Et finalement, quant à l'inquiétude qui a été soulevée concernant la commercialisation des services de garde, l'étude détaillée du projet de loi nous permettra d'apporter toutes les clarifications nécessaires pour dissiper cette ambiguïté à cet égard. Je le rappelle, il n'est nullement dans mon intention de commercialiser les services, la qualité étant au centre de mes préoccupations. Je tiens néanmoins à rassurer nos partenaires des garderies privées, qui ont contribué au développement du réseau des services de garde en offrant un standard de qualité incontestable, et à cet effet je tiens à saluer leur apport inestimable.

D'autres ajustements pourront être apportés au cours de la lecture article par article du projet de loi, étape que nous espérons pouvoir entreprendre prochainement et évidemment avec la collaboration, l'ouverture de tous les parlementaires. Et j'accepte avec plaisir l'offre de l'opposition et des associations d'y contribuer.

En conclusion, M. le Président, l'exercice que nous venons de compléter a permis à toutes les opinions, à tous les courants de pensée de s'exprimer ouvertement. La démocratie qui caractérise notre société aura pleinement servi la cause des enfants, une cause, M. le Président, que tous ceux et celles qui sont venus nous rencontrer partagent de toutes leurs forces. Je souhaite encore les remercier non seulement pour leurs idées, leurs propositions, mais également pour leur engagement à contribuer au mieux-être des enfants.

Et en terminant j'aimerais, M. le Président, m'adresser aux parents. Je tiens à vous rassurer, qu'il y aura encore, au 1er avril 2006, 200 000 à contribution réduite, un investissement de 1,5 milliard, des éducatrices parmi les plus compétentes, les mieux formées et les mieux payées au Canada, 14 200 responsables de services de garde en milieu familial, 1 004 CPE et plus de 500 garderies, un programme éducatif d'avant-garde et un plan d'amélioration continue de la qualité. Cette base solide, elle est là aujourd'hui, elle sera là demain et elle sera là pour construire l'avenir, et j'en suis certaine.
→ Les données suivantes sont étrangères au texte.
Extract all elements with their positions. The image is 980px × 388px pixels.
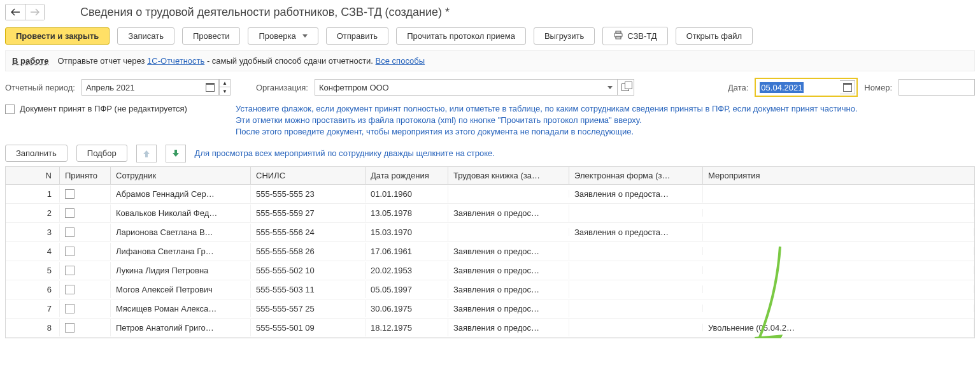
cell-accepted[interactable] — [60, 281, 111, 298]
number-label: Номер: — [864, 83, 892, 92]
cell-activity — [703, 305, 974, 312]
row-checkbox[interactable] — [65, 227, 75, 237]
cell-accepted[interactable] — [60, 205, 111, 222]
cell-eform — [569, 285, 703, 293]
cell-activity: Увольнение (05.04.2… — [703, 319, 974, 336]
table-row[interactable]: 2 Ковальков Николай Фед… 555-555-559 27 … — [6, 204, 974, 223]
link-all-methods[interactable]: Все способы — [376, 56, 425, 66]
cell-employee: Ковальков Николай Фед… — [111, 205, 251, 222]
print-button-label: СЗВ-ТД — [627, 31, 657, 41]
cell-activity — [703, 190, 974, 198]
date-field-highlighted[interactable]: 05.04.2021 — [755, 78, 858, 97]
fill-button[interactable]: Заполнить — [5, 145, 67, 162]
cell-paper: Заявления о предос… — [448, 262, 569, 279]
period-selector[interactable]: Апрель 2021 ▲ ▼ — [82, 79, 231, 96]
cell-n: 3 — [6, 224, 60, 241]
row-checkbox[interactable] — [65, 285, 75, 294]
cell-accepted[interactable] — [60, 185, 111, 203]
cell-accepted[interactable] — [60, 319, 111, 336]
nav-forward-button[interactable] — [25, 4, 44, 20]
col-n[interactable]: N — [6, 167, 60, 184]
accepted-pfr-label: Документ принят в ПФР (не редактируется) — [20, 104, 187, 113]
col-accepted[interactable]: Принято — [60, 167, 111, 184]
org-open-button[interactable] — [618, 79, 634, 96]
col-employee[interactable]: Сотрудник — [111, 167, 251, 184]
read-protocol-button[interactable]: Прочитать протокол приема — [396, 27, 526, 45]
org-dropdown-button[interactable] — [601, 79, 618, 96]
table-row[interactable]: 8 Петров Анатолий Григо… 555-555-501 09 … — [6, 319, 974, 338]
org-value[interactable]: Конфетпром ООО — [315, 79, 601, 96]
col-eform[interactable]: Электронная форма (з… — [569, 167, 703, 184]
status-text: Отправьте отчет через 1С-Отчетность - са… — [57, 56, 425, 66]
period-step-down[interactable]: ▼ — [219, 87, 231, 96]
row-checkbox[interactable] — [65, 208, 75, 218]
cell-eform — [569, 247, 703, 255]
cell-accepted[interactable] — [60, 224, 111, 241]
check-dropdown-button[interactable]: Проверка — [248, 27, 318, 45]
cell-activity — [703, 266, 974, 274]
open-file-button[interactable]: Открыть файл — [676, 27, 753, 45]
cell-dob: 15.03.1970 — [366, 224, 448, 241]
link-1c-report[interactable]: 1С-Отчетность — [147, 56, 204, 66]
cell-n: 5 — [6, 262, 60, 279]
table-row[interactable]: 6 Могов Алексей Петрович 555-555-503 11 … — [6, 280, 974, 299]
col-activity[interactable]: Мероприятия — [703, 167, 974, 184]
svg-rect-1 — [616, 31, 621, 33]
row-checkbox[interactable] — [65, 323, 75, 333]
send-button[interactable]: Отправить — [326, 27, 388, 45]
nav-back-button[interactable] — [6, 4, 25, 20]
table-row[interactable]: 4 Лифанова Светлана Гр… 555-555-558 26 1… — [6, 242, 974, 261]
table-row[interactable]: 1 Абрамов Геннадий Сер… 555-555-555 23 0… — [6, 185, 974, 204]
date-input[interactable]: 05.04.2021 — [757, 80, 840, 94]
table-row[interactable]: 7 Мясищев Роман Алекса… 555-555-557 25 3… — [6, 299, 974, 319]
accepted-pfr-checkbox[interactable] — [5, 104, 15, 114]
print-button[interactable]: СЗВ-ТД — [602, 27, 667, 45]
cell-activity — [703, 285, 974, 293]
col-snils[interactable]: СНИЛС — [251, 167, 366, 184]
table-row[interactable]: 5 Лукина Лидия Петровна 555-555-502 10 2… — [6, 261, 974, 280]
cell-n: 7 — [6, 300, 60, 317]
cell-dob: 13.05.1978 — [366, 205, 448, 222]
employees-grid: N Принято Сотрудник СНИЛС Дата рождения … — [5, 166, 975, 338]
cell-employee: Могов Алексей Петрович — [111, 281, 251, 298]
cell-accepted[interactable] — [60, 262, 111, 279]
post-and-close-button[interactable]: Провести и закрыть — [5, 27, 110, 45]
period-value[interactable]: Апрель 2021 — [82, 79, 202, 96]
cell-paper: Заявления о предос… — [448, 281, 569, 298]
cell-activity — [703, 228, 974, 236]
cell-eform: Заявления о предоста… — [569, 185, 703, 203]
move-up-button[interactable] — [136, 145, 157, 162]
cell-accepted[interactable] — [60, 243, 111, 260]
row-checkbox[interactable] — [65, 304, 75, 313]
move-down-button[interactable] — [166, 145, 186, 162]
period-label: Отчетный период: — [5, 83, 75, 92]
period-calendar-button[interactable] — [202, 79, 219, 96]
number-input[interactable] — [898, 79, 975, 96]
cell-snils: 555-555-558 26 — [251, 243, 366, 260]
row-checkbox[interactable] — [65, 189, 75, 199]
cell-dob: 17.06.1961 — [366, 243, 448, 260]
cell-snils: 555-555-502 10 — [251, 262, 366, 279]
export-button[interactable]: Выгрузить — [534, 27, 595, 45]
calendar-icon — [206, 83, 215, 92]
row-checkbox[interactable] — [65, 247, 75, 256]
post-button[interactable]: Провести — [182, 27, 241, 45]
pick-button[interactable]: Подбор — [76, 145, 127, 162]
col-paper[interactable]: Трудовая книжка (за… — [448, 167, 569, 184]
save-button[interactable]: Записать — [117, 27, 174, 45]
row-checkbox[interactable] — [65, 266, 75, 275]
cell-accepted[interactable] — [60, 300, 111, 317]
cell-employee: Петров Анатолий Григо… — [111, 319, 251, 336]
status-state[interactable]: В работе — [12, 56, 48, 66]
check-dropdown-label: Проверка — [259, 31, 295, 41]
period-step-up[interactable]: ▲ — [219, 79, 231, 87]
col-dob[interactable]: Дата рождения — [366, 167, 448, 184]
table-row[interactable]: 3 Ларионова Светлана В… 555-555-556 24 1… — [6, 223, 974, 242]
cell-paper: Заявления о предос… — [448, 300, 569, 317]
row-hint: Для просмотра всех мероприятий по сотруд… — [195, 148, 495, 158]
cell-paper: Заявления о предос… — [448, 319, 569, 336]
org-selector[interactable]: Конфетпром ООО — [315, 79, 634, 96]
date-value-selected: 05.04.2021 — [760, 82, 804, 93]
cell-paper: Заявления о предос… — [448, 243, 569, 260]
date-calendar-button[interactable] — [840, 80, 855, 94]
Je vous remercie, M. le Président, et je veux remercier les membres de la Commission des affaires sociales de toute leur collaboration dans ces périodes, également le personnel de la commission, l'ouverture de l'opposition de la dernière journée, et vous, M. le Président, et également les gens qui sont venus nous voir et qui ont assisté à cette commission parlementaire. Et permettez-moi de dire un merci très particulier aux gens de mon ministère, qui nous soutiennent et qui sont là, qui nous entendent et qui font en sorte que les travaux pourront se dérouler et que la suite des choses pourra se faire de façon très harmonieuse. Merci à tous et chacun d'entre vous.
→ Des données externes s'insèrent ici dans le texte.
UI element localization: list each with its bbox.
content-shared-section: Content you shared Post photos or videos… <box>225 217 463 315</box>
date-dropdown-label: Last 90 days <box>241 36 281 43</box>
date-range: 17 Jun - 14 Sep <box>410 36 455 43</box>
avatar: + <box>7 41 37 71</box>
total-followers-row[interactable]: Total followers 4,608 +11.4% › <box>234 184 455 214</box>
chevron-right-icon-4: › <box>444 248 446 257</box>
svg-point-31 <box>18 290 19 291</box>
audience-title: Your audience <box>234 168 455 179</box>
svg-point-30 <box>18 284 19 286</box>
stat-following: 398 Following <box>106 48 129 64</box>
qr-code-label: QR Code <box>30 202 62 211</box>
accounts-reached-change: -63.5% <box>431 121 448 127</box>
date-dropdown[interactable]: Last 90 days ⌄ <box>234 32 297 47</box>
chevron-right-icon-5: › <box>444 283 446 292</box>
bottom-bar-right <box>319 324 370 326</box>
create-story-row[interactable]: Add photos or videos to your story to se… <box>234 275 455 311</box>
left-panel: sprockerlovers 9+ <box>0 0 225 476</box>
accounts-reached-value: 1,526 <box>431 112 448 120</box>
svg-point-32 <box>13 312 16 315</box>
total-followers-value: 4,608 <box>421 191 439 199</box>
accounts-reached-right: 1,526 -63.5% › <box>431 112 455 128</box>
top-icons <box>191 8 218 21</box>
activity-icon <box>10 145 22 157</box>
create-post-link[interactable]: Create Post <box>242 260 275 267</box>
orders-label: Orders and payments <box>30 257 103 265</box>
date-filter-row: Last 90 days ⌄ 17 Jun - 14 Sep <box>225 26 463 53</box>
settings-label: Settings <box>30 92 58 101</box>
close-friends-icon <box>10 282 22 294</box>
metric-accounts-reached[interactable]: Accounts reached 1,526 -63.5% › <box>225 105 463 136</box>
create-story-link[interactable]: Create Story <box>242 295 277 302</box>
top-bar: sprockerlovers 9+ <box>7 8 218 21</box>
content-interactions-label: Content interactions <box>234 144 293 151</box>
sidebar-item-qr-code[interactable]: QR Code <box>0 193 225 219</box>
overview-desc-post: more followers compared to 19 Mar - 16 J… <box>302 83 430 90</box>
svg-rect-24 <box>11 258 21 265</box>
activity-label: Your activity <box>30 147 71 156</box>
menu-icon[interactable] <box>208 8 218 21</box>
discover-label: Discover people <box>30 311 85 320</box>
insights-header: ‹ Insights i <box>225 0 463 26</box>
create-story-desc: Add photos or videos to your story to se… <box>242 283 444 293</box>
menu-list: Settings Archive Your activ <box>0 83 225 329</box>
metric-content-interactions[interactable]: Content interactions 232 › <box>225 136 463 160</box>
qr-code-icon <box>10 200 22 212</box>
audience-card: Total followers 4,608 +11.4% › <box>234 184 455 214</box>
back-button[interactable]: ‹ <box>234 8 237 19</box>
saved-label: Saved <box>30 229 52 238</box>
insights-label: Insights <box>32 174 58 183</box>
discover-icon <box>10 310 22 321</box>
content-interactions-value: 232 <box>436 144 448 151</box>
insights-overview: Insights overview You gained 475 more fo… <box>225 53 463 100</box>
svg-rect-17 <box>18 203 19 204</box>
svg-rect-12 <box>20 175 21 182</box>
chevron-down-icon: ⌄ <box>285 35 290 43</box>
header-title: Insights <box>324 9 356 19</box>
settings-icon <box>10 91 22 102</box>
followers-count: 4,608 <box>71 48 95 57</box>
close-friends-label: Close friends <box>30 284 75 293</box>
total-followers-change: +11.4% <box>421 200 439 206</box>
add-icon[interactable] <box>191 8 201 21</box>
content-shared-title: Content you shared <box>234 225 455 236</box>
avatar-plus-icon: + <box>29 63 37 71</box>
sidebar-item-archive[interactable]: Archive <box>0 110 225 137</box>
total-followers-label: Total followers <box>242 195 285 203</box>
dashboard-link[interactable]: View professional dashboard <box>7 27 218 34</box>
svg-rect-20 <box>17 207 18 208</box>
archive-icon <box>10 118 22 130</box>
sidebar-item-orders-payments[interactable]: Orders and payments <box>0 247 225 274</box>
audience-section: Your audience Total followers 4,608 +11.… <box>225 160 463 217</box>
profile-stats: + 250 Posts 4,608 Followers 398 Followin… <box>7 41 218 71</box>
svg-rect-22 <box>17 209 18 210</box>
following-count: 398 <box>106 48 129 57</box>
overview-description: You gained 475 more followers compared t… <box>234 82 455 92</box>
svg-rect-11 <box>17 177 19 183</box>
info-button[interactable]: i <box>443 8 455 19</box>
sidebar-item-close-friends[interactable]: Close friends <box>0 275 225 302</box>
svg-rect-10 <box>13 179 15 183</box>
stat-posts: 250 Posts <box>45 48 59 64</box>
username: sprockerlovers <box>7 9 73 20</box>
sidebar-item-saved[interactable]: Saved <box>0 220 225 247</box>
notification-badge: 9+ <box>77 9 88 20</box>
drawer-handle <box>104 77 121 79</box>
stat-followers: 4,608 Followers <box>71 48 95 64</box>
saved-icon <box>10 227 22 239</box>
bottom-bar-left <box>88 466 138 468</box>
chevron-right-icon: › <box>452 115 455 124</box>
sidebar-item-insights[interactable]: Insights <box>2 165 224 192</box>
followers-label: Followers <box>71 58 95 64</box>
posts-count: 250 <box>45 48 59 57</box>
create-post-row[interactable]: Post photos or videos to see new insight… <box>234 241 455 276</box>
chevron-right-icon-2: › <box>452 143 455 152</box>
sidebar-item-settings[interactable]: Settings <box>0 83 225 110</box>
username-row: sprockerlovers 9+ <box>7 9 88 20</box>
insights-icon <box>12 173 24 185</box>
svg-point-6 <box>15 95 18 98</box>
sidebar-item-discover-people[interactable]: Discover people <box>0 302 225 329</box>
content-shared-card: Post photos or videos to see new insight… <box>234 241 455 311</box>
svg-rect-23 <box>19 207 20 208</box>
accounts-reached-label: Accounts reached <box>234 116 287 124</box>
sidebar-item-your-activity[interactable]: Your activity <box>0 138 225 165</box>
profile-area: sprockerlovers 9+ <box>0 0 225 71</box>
Le Président (M. Copeman): Merci, Mme la ministre. Alors, avant de conclure, je souhaitais également souligner l'exceptionnel travail du secrétariat de la commission. Gérer des consultations particulières, ce n'est pas toujours facile: changements d'heure de dernière minute, remplacement de groupes pour accommoder et les parlementaires et les groupes, et évidemment la gestion d'un certain nombre de mémoires et de correspondances. Alors, je les remercie. Et je vous remercie comme d'habitude, chers collègues, pour votre collaboration habituelle.

Sur ce, j'ajourne les travaux de la commission sine die.